[Opening Input data section]

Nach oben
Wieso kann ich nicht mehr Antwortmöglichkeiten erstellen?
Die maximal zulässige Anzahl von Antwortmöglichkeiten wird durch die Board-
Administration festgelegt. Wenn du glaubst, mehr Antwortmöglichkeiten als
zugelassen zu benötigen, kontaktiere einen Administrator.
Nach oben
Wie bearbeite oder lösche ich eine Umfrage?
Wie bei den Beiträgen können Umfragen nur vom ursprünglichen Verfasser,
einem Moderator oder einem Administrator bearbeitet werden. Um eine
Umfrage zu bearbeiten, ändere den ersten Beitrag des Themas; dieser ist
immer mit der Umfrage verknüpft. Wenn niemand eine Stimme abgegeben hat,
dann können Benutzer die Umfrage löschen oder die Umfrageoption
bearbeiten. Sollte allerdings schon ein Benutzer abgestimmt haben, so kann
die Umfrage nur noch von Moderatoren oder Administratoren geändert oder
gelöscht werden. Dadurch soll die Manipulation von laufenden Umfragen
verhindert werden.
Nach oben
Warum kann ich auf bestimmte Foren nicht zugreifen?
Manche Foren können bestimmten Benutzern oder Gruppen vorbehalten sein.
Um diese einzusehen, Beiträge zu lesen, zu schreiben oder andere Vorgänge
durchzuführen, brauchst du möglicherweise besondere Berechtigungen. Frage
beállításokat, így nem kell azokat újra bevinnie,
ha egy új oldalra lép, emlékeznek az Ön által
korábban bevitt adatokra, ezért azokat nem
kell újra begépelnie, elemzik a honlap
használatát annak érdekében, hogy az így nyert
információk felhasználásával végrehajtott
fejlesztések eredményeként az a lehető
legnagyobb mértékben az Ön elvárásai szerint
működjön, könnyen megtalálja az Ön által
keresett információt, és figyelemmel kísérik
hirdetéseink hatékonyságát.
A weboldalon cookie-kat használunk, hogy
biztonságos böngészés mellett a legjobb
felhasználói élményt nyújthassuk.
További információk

[Closing Input data section]

** What the task requires **
When a line of the material holds the string "információk", copy that line.

** Task output **
információk felhasználásával végrehajtott
További információk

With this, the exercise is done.